The Senate Commerce and Tourism committee moved ahead with a remake on Florida’s film rebate program.

Sen. Joe Gruters, a Sarasota Republican, championed legislation (SB 704) that would set up the “Film, Television, and Digital Media Targeted Rebate Program” under the Department of Economic Opportunity.

“Florida has the locations, Florida has the talent, Florida has the infrastructure and Florida is open for business,” Gruters said. “Now is the time to push to bring these high-paying jobs back to Florida. This is a rebate program not an incentive program and is designed to maximize the benefits to Florida taxpayers.”

But it will take a vote in more than one committee for the matter to move forward. Gruters filled similar legislation last year that cleared one committee. It’s next stop this year will be the Appropriations Subcommittee on Transportation, Tourism, and Economic Development.

The program as imagined in the bill would offer film, TV and digital media productions a rebate for the lesser of 20% or $2 million of production costs if they get pre-approved as a “certified project.”

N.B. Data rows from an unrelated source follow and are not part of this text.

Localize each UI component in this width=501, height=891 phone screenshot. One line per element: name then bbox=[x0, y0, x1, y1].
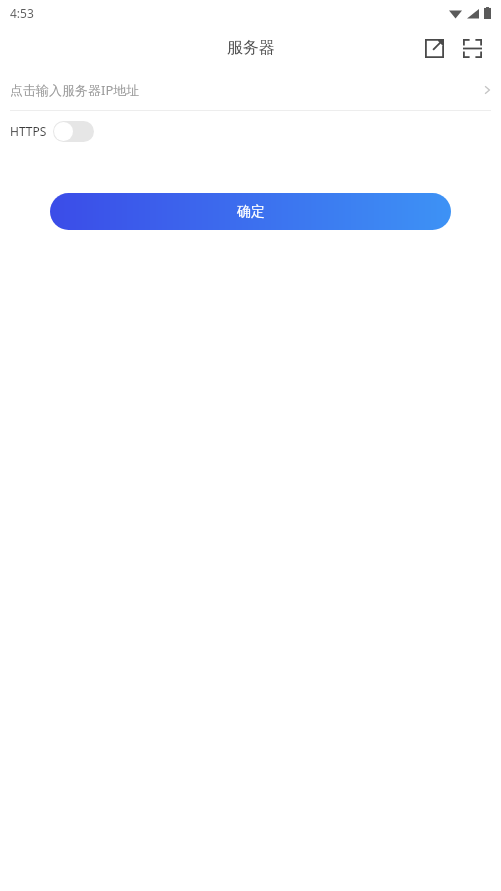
staticText: 服务器 bbox=[227, 38, 275, 58]
button[interactable]: Open external link bbox=[415, 29, 453, 67]
staticText: 点击输入服务器IP地址 bbox=[10, 81, 140, 99]
button[interactable]: Scan QR code bbox=[453, 29, 491, 67]
button[interactable]: 点击输入服务器IP地址 bbox=[0, 70, 501, 110]
staticText: 4:53 bbox=[10, 5, 34, 21]
staticText: 确定 bbox=[237, 203, 265, 221]
staticText: HTTPS bbox=[10, 123, 47, 139]
button[interactable]: 确定 bbox=[50, 193, 451, 230]
button[interactable]: HTTPS toggle bbox=[53, 121, 94, 142]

To get certified, studios must rent equipment such as cameras, vehicles or lighting setups from Florida businesses; spend at least 70% of its budget or production days in Florida; employ a majority Floridian cast and crew, one of whom is majority veteran; and meet minimum budget requirements — $1.5 million for films or $500,000 per episode for TV or streaming programs.

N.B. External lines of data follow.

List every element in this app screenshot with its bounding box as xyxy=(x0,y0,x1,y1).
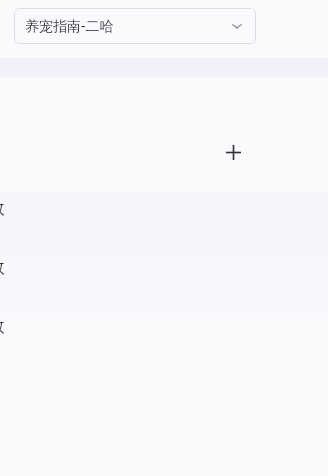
staticText: 数 xyxy=(0,257,5,278)
staticText: 数 xyxy=(0,198,5,219)
staticText: 数 xyxy=(0,316,5,337)
button[interactable] xyxy=(0,254,328,313)
button[interactable]: Add xyxy=(221,140,245,164)
button[interactable] xyxy=(0,192,328,254)
button[interactable]: 养宠指南-二哈 xyxy=(14,8,256,44)
button[interactable] xyxy=(0,313,328,372)
staticText: 养宠指南-二哈 xyxy=(25,16,114,35)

Projects could qualify for another 3% rebate if they film in underutilized counties or if they are deemed “family friendly” by the Commissioner of Film and Entertainment and a council.

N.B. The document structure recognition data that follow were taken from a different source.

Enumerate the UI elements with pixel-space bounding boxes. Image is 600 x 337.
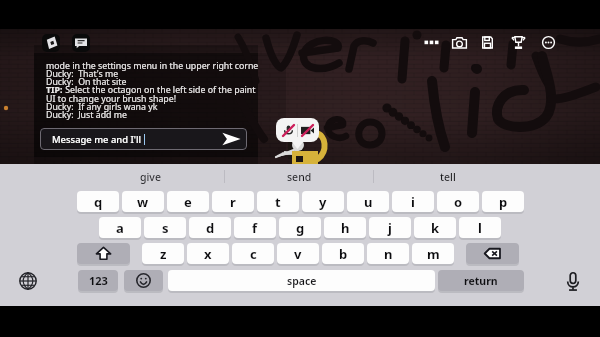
button[interactable]: m (412, 243, 454, 264)
staticText: f (252, 219, 258, 237)
button[interactable]: tell (374, 164, 522, 189)
button[interactable]: x (187, 243, 229, 264)
button[interactable]: n (367, 243, 409, 264)
staticText: n (384, 245, 393, 263)
staticText: x (204, 245, 212, 263)
staticText: h (341, 219, 350, 237)
staticText: y (319, 193, 327, 211)
button[interactable]: s (144, 217, 186, 238)
button[interactable]: send (225, 164, 373, 189)
staticText: tell (440, 170, 456, 184)
staticText: j (388, 219, 392, 237)
button[interactable]: u (347, 191, 389, 212)
button[interactable]: Save (477, 32, 497, 52)
button[interactable]: o (437, 191, 479, 212)
button[interactable]: Backspace (466, 243, 519, 264)
button[interactable]: d (189, 217, 231, 238)
staticText: send (287, 170, 312, 184)
button[interactable]: Leaderboard (508, 32, 528, 52)
staticText: Select the octagon on the left side of t… (63, 84, 256, 96)
staticText: space (287, 274, 317, 288)
staticText: d (206, 219, 215, 237)
button[interactable]: p (482, 191, 524, 212)
staticText: s (162, 219, 169, 237)
staticText: give (140, 170, 161, 184)
staticText: k (431, 219, 440, 237)
button[interactable]: Change language (16, 269, 40, 293)
button[interactable]: a (99, 217, 141, 238)
button[interactable]: z (142, 243, 184, 264)
button[interactable]: return (438, 270, 524, 291)
button[interactable]: Dictation (561, 269, 585, 293)
staticText: Ducky: If any girls wana yk (46, 101, 158, 113)
button[interactable]: w (122, 191, 164, 212)
staticText: Message me and I'll (52, 133, 142, 146)
button[interactable]: l (459, 217, 501, 238)
button[interactable]: i (392, 191, 434, 212)
staticText: mode in the settings menu in the upper r… (46, 60, 259, 72)
staticText: i (411, 193, 415, 211)
button[interactable]: j (369, 217, 411, 238)
staticText: Ducky: That's me (46, 68, 119, 80)
button[interactable]: k (414, 217, 456, 238)
button[interactable]: Menu (538, 32, 558, 52)
button[interactable]: c (232, 243, 274, 264)
staticText: a (116, 219, 124, 237)
staticText: 123 (89, 273, 108, 288)
button[interactable]: t (257, 191, 299, 212)
button[interactable]: b (322, 243, 364, 264)
button[interactable]: give (76, 164, 224, 189)
staticText: g (296, 219, 305, 237)
button[interactable]: e (167, 191, 209, 212)
staticText: r (230, 193, 236, 211)
button[interactable]: Camera (449, 32, 469, 52)
button[interactable]: Emoji (124, 270, 163, 291)
button[interactable]: g (279, 217, 321, 238)
staticText: c (250, 245, 257, 263)
button[interactable]: More options (421, 32, 441, 52)
staticText: b (339, 245, 348, 263)
button[interactable]: Shift (77, 243, 130, 264)
button[interactable]: Chat (72, 34, 90, 52)
staticText: v (294, 245, 302, 263)
staticText: p (499, 193, 508, 211)
button[interactable]: 123 (78, 270, 118, 291)
staticText: Ducky: On that site (46, 76, 127, 88)
button[interactable]: Disable camera (298, 121, 316, 139)
staticText: w (137, 193, 149, 211)
button[interactable]: v (277, 243, 319, 264)
staticText: e (184, 193, 192, 211)
staticText: Ducky: Just add me (46, 109, 127, 121)
staticText: TIP: (46, 84, 63, 96)
button[interactable]: Message me and I'll (40, 128, 247, 150)
button[interactable]: Roblox menu (42, 34, 60, 52)
button[interactable]: q (77, 191, 119, 212)
staticText: z (160, 245, 167, 263)
staticText: return (464, 274, 498, 288)
staticText: m (427, 245, 440, 263)
staticText: UI to change your brush shape! (46, 93, 177, 105)
button[interactable]: y (302, 191, 344, 212)
button[interactable]: h (324, 217, 366, 238)
staticText: q (94, 193, 103, 211)
button[interactable]: f (234, 217, 276, 238)
staticText: u (364, 193, 373, 211)
button[interactable]: r (212, 191, 254, 212)
staticText: o (454, 193, 463, 211)
button[interactable]: Mute microphone (279, 121, 297, 139)
button[interactable]: space (168, 270, 435, 291)
staticText: t (275, 193, 281, 211)
staticText: l (478, 219, 482, 237)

The legislation boasts support from Film Florida, which has set national safety standards in order to keep productions running even in the COVID-19 pandemic.

The effort also enjoys support from the Florida Chamber of Commerce and the Associated Industries of Florida — the state’s largest business associations — as well as government watchdog Florida TaxWatch, which has analyzed past iterations and found they would produce a net gain for the state by way of tax collections.

Meanwhile, companion legislation (HB 757) filed by Rep. Dana Trabulsy, a Fort Pierce Republican, and Dotie Joseph, a North Miami Democrat, has yet to be assigned to a committee in the House.

Jacob Ogles

Jacob Ogles has covered politics in Florida since 2000 for regional outlets including SRQ Magazine in Sarasota, The News-Press in Fort Myers and The Daily Commercial in Leesburg. His work has appeared nationally in The Advocate, Wired and other publications. Events like SRQ’s Where The Votes Are workshops made Ogles one of Southwest Florida’s most respected political analysts, and outlets like WWSB ABC 7 and WSRQ Sarasota have featured his insights. He can be reached at [email protected]


2 comments

  • Sonja Fitch

    February 15, 2021 at 5:22 pm

    Reasonable. How much filming is done in Florida?

  • John Lux

    February 16, 2021 at 11:50 am

    Florida used to be #3 in the country in film and television production, now we’re not included in rankings. In recent years we’ve lost more than 80 major film and television projects that would have spent more than $1.3 billion in Florida.

Comments are closed.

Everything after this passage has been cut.